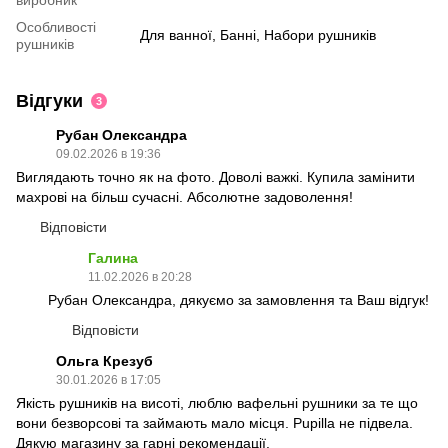
Особливості
Для ванної, Банні, Набори рушників
рушників
Відгуки
3
Рубан Олександра
09.02.2026 в 19:36
Виглядають точно як на фото. Доволі важкі. Купила замінити
махрові на більш сучасні. Абсолютне задоволення!
Відповісти
Галина
11.02.2026 в 20:28
Рубан Олександра, дякуємо за замовлення та Ваш відгук!
Відповісти
Ольга Крезуб
30.01.2026 в 17:05
Якість рушників на висоті, люблю вафельні рушники за те що
вони безворсові та займають мало місця. Pupilla не підвела.
Дякую магазину за гарні рекомендації.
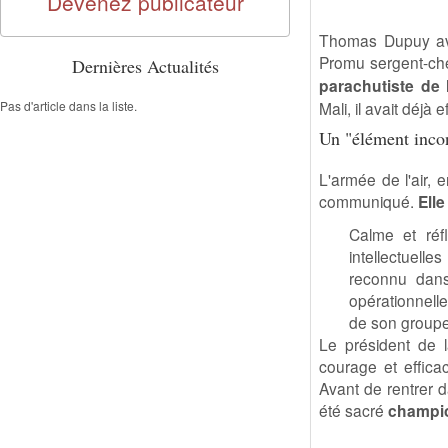
Devenez publicateur
Thomas Dupuy avait
Promu sergent-chef,
Dernières Actualités
parachutiste de l
Pas d'article dans la liste.
Mali, il avait déjà
Un "élément inco
L'armée de l'air, 
communiqué.
Elle
Calme et réf
intellectuell
reconnu dans
opérationnell
de son groupe,
Le président de l
courage et efficac
Avant de rentrer d
été sacré
champio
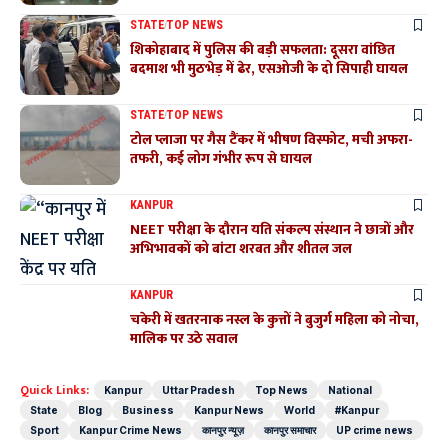
STATE
TOP NEWS
शिकोहाबाद में पुलिस की बड़ी सफलता: दूसरा वांछित
बदमाश भी मुठभेड़ में ढेर, एसओजी के दो सिपाही घायल
STATE
TOP NEWS
टोल प्लाजा पर गैस टैंकर में भीषण विस्फोट, मची अफरा-
तफरी, कई लोग गंभीर रूप से घायल
KANPUR
NEET परीक्षा के दौरान यति संकल्प संस्थान ने छात्रों और
अभिभावकों को बांटा शरबत और शीतल जल
KANPUR
चकेरी में खतरनाक नस्ल के कुत्तों ने बुजुर्ग महिला को नोचा,
मालिक पर उठे सवाल
Quick Links:
Kanpur
Uttar Pradesh
Top News
National
State
Blog
Business
Kanpur News
World
#Kanpur
Sport
Kanpur Crime News
कानपुर न्यूज़
कानपुर समाचार
UP crime news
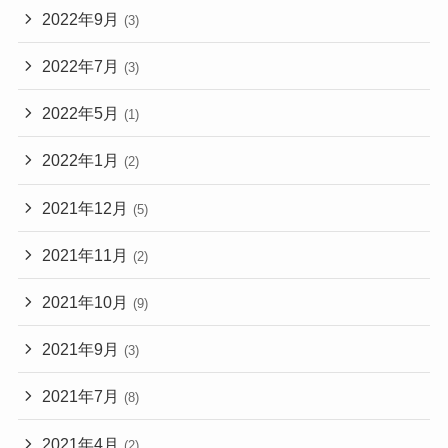
2022年9月
(3)
2022年7月
(3)
2022年5月
(1)
2022年1月
(2)
2021年12月
(5)
2021年11月
(2)
2021年10月
(9)
2021年9月
(3)
2021年7月
(8)
2021年4月
(2)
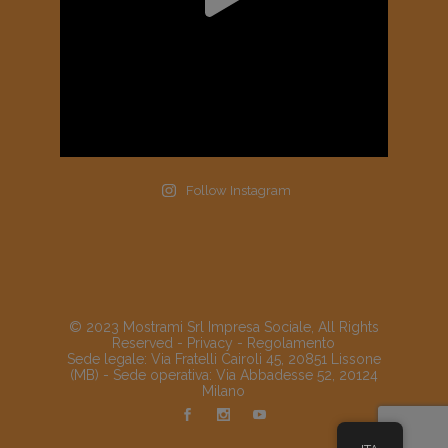
Follow Instagram
© 2023 Mostrami Srl Impresa Sociale, All Rights
Reserved -
Privacy
-
Regolamento
Sede legale: Via Fratelli Cairoli 45, 20851 Lissone
(MB) - Sede operativa: Via Abbadesse 52, 20124
Milano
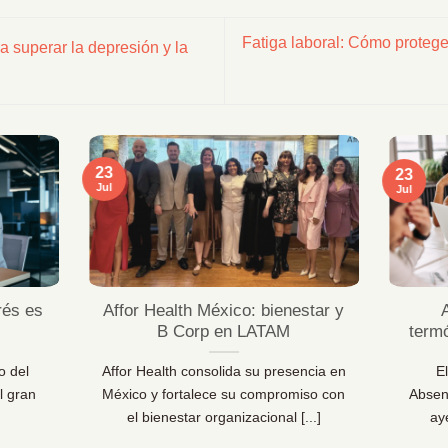
Fatiga laboral: Cómo proteger
a superar la depresión y la
23
23
Jul
Jul
rés es
Affor Health México: bienestar y
B Corp en LATAM
term
o del
Affor Health consolida su presencia en
E
l gran
México y fortalece su compromiso con
Absen
el bienestar organizacional [...]
ay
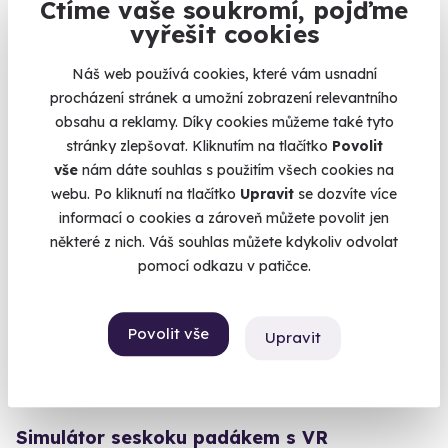
Ctíme vaše soukromí, pojďme
Pilotem sportovního letadla
vyřešit cookies
Prožijte adrenalin v oblacích!
Náš web používá cookies, které vám usnadní
Praha (+ 1 další lokalita)
procházení stránek a umožní zobrazení relevantního
obsahu a reklamy. Díky cookies můžeme také tyto
8 190 Kč
stránky zlepšovat. Kliknutím na tlačítko
Povolit
vše
nám dáte souhlas s použitím všech cookies na
webu. Po kliknutí na tlačítko
Upravit
se dozvíte více
informací o cookies a zároveň můžete povolit jen
Volný termín už 07. 08. 2026
některé z nich. Váš souhlas můžete kdykoliv odvolat
pomocí odkazu v patičce.
Povolit vše
Upravit
10.0
(1)
Simulátor seskoku padákem s VR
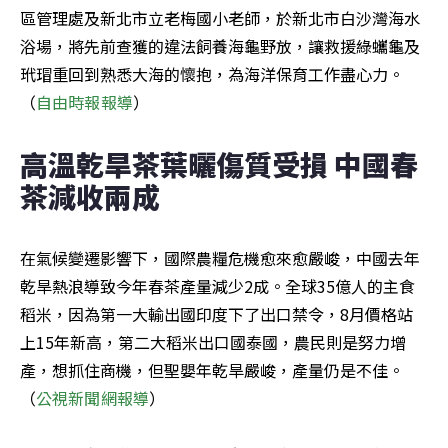
區管理處及新北市立老梅國小老師，於新北市白沙灣海水
浴場，將先前查獲的違法飼養海龜野放，讓救援綠蠵龜及
玳瑁重回到熟悉大海的懷抱，為海洋保育工作盡心力。
（
自由時報報導
）
高溫乾旱茶葉曬傷質受損 中國春
茶減收兩成
在氣候變遷影響下，國際農糧危機愈來愈嚴峻，中國去年
乾旱熱浪導致今年春茶產量減少2成。全球35億人的主食
稻米，因為第一大輸出國印度下了出口禁令，8月價格站
上15年新高，第二大稻米出口國泰國，農民則是努力增
產，想抓住商機，但聖嬰年乾旱嚴峻，產量仍是不佳。
（
公視新聞網報導
）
· · · · ·
Only the lines from the one containing "मालिक पर उठे सवाल" through the last line of the data belong in the copy, both included and reproduced exactly. Pictures do not.

मालिक पर उठे सवाल
Quick Links:
Kanpur
Uttar Pradesh
Top News
National
State
Blog
Business
Kanpur News
World
#Kanpur
Sport
Kanpur Crime News
कानपुर न्यूज़
कानपुर समाचार
UP crime news
2022年9月
(3)
2022年7月
(3)
2022年5月
(1)
2022年1月
(2)
2021年12月
(5)
2021年11月
(2)
2021年10月
(9)
2021年9月
(3)
2021年7月
(8)
2021年4月
(2)
Follow Instagram
© 2023 Mostrami Srl Impresa Sociale, All Rights
Reserved -
Privacy
-
Regolamento
Sede legale: Via Fratelli Cairoli 45, 20851 Lissone
(MB) - Sede operativa: Via Abbadesse 52, 20124
Milano
Fatiga laboral: Cómo proteger
a superar la depresión y la
23
23
Jul
Jul
rés es
Affor Health México: bienestar y
B Corp en LATAM
term
o del
Affor Health consolida su presencia en
E
l gran
México y fortalece su compromiso con
Absen
el bienestar organizacional [...]
ay
Ctíme vaše soukromí, pojďme
Pilotem sportovního letadla
vyřešit cookies
Prožijte adrenalin v oblacích!
Náš web používá cookies, které vám usnadní
Praha (+ 1 další lokalita)
procházení stránek a umožní zobrazení relevantního
obsahu a reklamy. Díky cookies můžeme také tyto
8 190 Kč
stránky zlepšovat. Kliknutím na tlačítko
Povolit
vše
nám dáte souhlas s použitím všech cookies na
webu. Po kliknutí na tlačítko
Upravit
se dozvíte více
informací o cookies a zároveň můžete povolit jen
Volný termín už 07. 08. 2026
některé z nich. Váš souhlas můžete kdykoliv odvolat
pomocí odkazu v patičce.
Povolit vše
Upravit
10.0
(1)
Simulátor seskoku padákem s VR
區管理處及新北市立老梅國小老師，於新北市白沙灣海水
浴場，將先前查獲的違法飼養海龜野放，讓救援綠蠵龜及
玳瑁重回到熟悉大海的懷抱，為海洋保育工作盡心力。
（
自由時報報導
）
高溫乾旱茶葉曬傷質受損 中國春
茶減收兩成
在氣候變遷影響下，國際農糧危機愈來愈嚴峻，中國去年
乾旱熱浪導致今年春茶產量減少2成。全球35億人的主食
稻米，因為第一大輸出國印度下了出口禁令，8月價格站
上15年新高，第二大稻米出口國泰國，農民則是努力增
產，想抓住商機，但聖嬰年乾旱嚴峻，產量仍是不佳。
（
公視新聞網報導
）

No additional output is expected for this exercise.